The probability $\alpha_{ij}$, or its associated energy $e_{ij}$, reflects the importance of the annotation $h_j$ with respect to the previous hidden state $s_{i−1}$ in deciding the next state $s_i$ and generating $y_i$.
## Experiment Details
### Dataset
* The dataset is a bilingual, parallel corpora of WMT'14 English to French Transations.
* They reduced the size of corpus from $850\text{M}$ words to $348\text{M}$ words.
* Then tokenised $30,000$ most frequently ocurring words and map other than these to $[\text{UNK}]$ token.
* Didn't do any pre-processing such as lowercasing or stemming to the data.
### Models
* They trained two types of models:
* RNNencdec: Simple RNN Encoder-Decoder
* RNNsearch: The proposed model
* These models were trained twice.

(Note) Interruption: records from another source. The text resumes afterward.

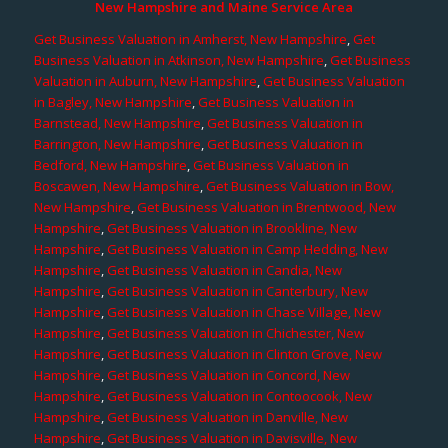
New Hampshire and Maine Service Area
Get Business Valuation in Amherst, New Hampshire
,
Get
Business Valuation in Atkinson, New Hampshire
,
Get Business
Valuation in Auburn, New Hampshire
,
Get Business Valuation
in Bagley, New Hampshire
,
Get Business Valuation in
Barnstead, New Hampshire
,
Get Business Valuation in
Barrington, New Hampshire
,
Get Business Valuation in
Bedford, New Hampshire
,
Get Business Valuation in
Boscawen, New Hampshire
,
Get Business Valuation in Bow,
New Hampshire
,
Get Business Valuation in Brentwood, New
Hampshire
,
Get Business Valuation in Brookline, New
Hampshire
,
Get Business Valuation in Camp Hedding, New
Hampshire
,
Get Business Valuation in Candia, New
Hampshire
,
Get Business Valuation in Canterbury, New
Hampshire
,
Get Business Valuation in Chase Village, New
Hampshire
,
Get Business Valuation in Chichester, New
Hampshire
,
Get Business Valuation in Clinton Grove, New
Hampshire
,
Get Business Valuation in Concord, New
Hampshire
,
Get Business Valuation in Contoocook, New
Hampshire
,
Get Business Valuation in Danville, New
Hampshire
,
Get Business Valuation in Davisville, New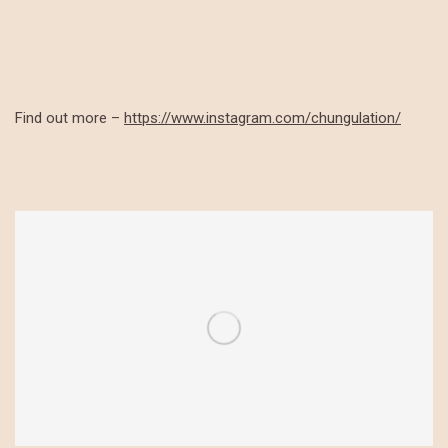
Find out more –
https://www.instagram.com/chungulation/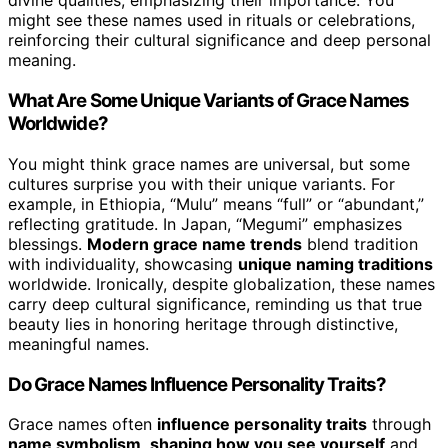
divine qualities, emphasizing their importance. You
might see these names used in rituals or celebrations,
reinforcing their cultural significance and deep personal
meaning.
What Are Some Unique Variants of Grace Names
Worldwide?
You might think grace names are universal, but some
cultures surprise you with their unique variants. For
example, in Ethiopia, “Mulu” means “full” or “abundant,”
reflecting gratitude. In Japan, “Megumi” emphasizes
blessings.
Modern grace name trends
blend tradition
with individuality, showcasing
unique naming traditions
worldwide. Ironically, despite globalization, these names
carry deep cultural significance, reminding us that true
beauty lies in honoring heritage through distinctive,
meaningful names.
Do Grace Names Influence Personality Traits?
Grace names often
influence personality traits
through
name symbolism
,
shaping how you see yourself
and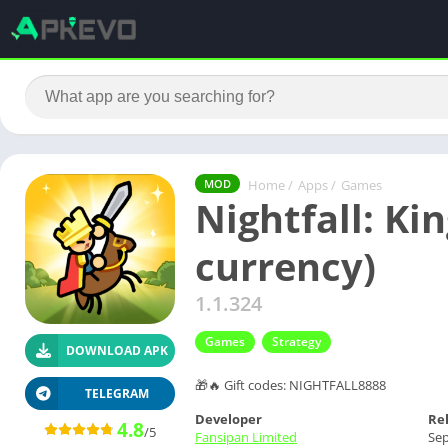
Home
/
Apps
/
Games
MOD
Nightfall: Ki
currency)
1.1.324
Games
Strategy
DOWNLOAD APK
🎁🔥 Gift codes: NIGHTFALL8888
TELEGRAM
Developer
Re
4.8
/5
Fansipan Limited
Sep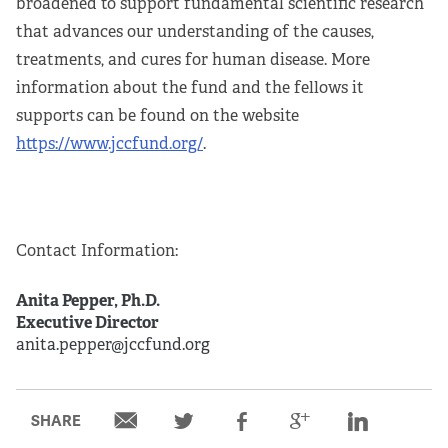
broadened to support fundamental scientific research
that advances our understanding of the causes,
treatments, and cures for human disease. More
information about the fund and the fellows it
supports can be found on the website
https://www.jccfund.org/
.
Contact Information:
Anita Pepper, Ph.D.
Executive Director
anita.pepper@jccfund.org
SHARE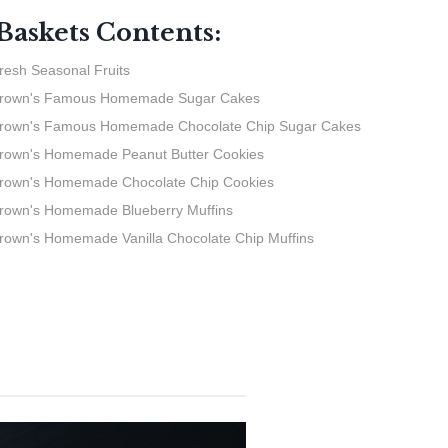
 Baskets Contents:
resh Seasonal Fruits
Brown's Famous Homemade Sugar Cakes
rown's Famous Homemade Chocolate Chip Sugar Cakes
rown's Homemade Peanut Butter Cookies
rown's Homemade Chocolate Chip Cookies
rown's Homemade Blueberry Muffins
rown's Homemade Vanilla Chocolate Chip Muffins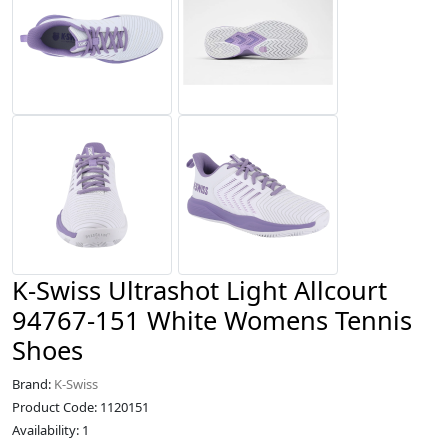
K-Swiss Ultrashot Light Allcourt
94767-151 White Womens Tennis
Shoes
Brand:
K-Swiss
Product Code: 1120151
Availability: 1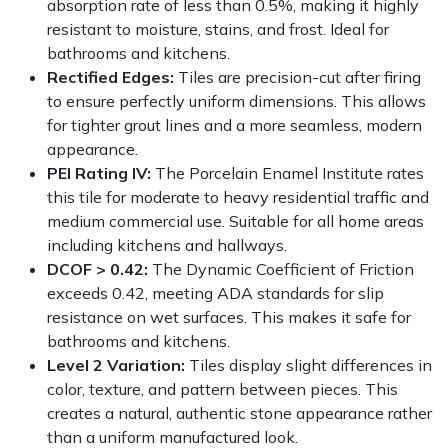
absorption rate of less than 0.5%, making it highly
resistant to moisture, stains, and frost. Ideal for
bathrooms and kitchens.
Rectified Edges:
Tiles are precision-cut after firing
to ensure perfectly uniform dimensions. This allows
for tighter grout lines and a more seamless, modern
appearance.
PEI Rating IV:
The Porcelain Enamel Institute rates
this tile for moderate to heavy residential traffic and
medium commercial use. Suitable for all home areas
including kitchens and hallways.
DCOF > 0.42:
The Dynamic Coefficient of Friction
exceeds 0.42, meeting ADA standards for slip
resistance on wet surfaces. This makes it safe for
bathrooms and kitchens.
Level 2 Variation:
Tiles display slight differences in
color, texture, and pattern between pieces. This
creates a natural, authentic stone appearance rather
than a uniform manufactured look.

First with the sentences of length up to 30 words (RNNencdec-30, RNNsearch-30) and then with the sentences of length up to 50 word (RNNencdec-50, RNNsearch-50).
* Number of hidden units were 1000 in both the models.
* They applied mini batch Stochastic Gradient Descent(SGD) algorithm along with Adadelta to train the model.
* Beam search was used to find the translation.
## Results
### Quantative Results
The blue scores of both the models on all the sentences and on sentences without any unknown word in them as well as in their translations are given below:
$$\begin{array}{c|c|c}
\text { Model } & \text { All } & \text { No UNK }^{\circ} \\
\hline \hline \text { RNNencdec-30 } & 13.93 & 24.19 \\
\text { RNNsearch-30 } & 21.50 & 31.44 \\
\hline \text { RNNencdec-50 } & 17.82 & 26.71 \\
\text { RNNsearch-50 } & 26.75 & 34.16 \\
\hline \text { RNNsearch-50 }^{\star} & 28.45 & 36.15 \\
\hline \text { Moses } & 33.30 & 35.63
\end{array}$$
* Moses: The conventional phrase-based Statistical Machine Translation system.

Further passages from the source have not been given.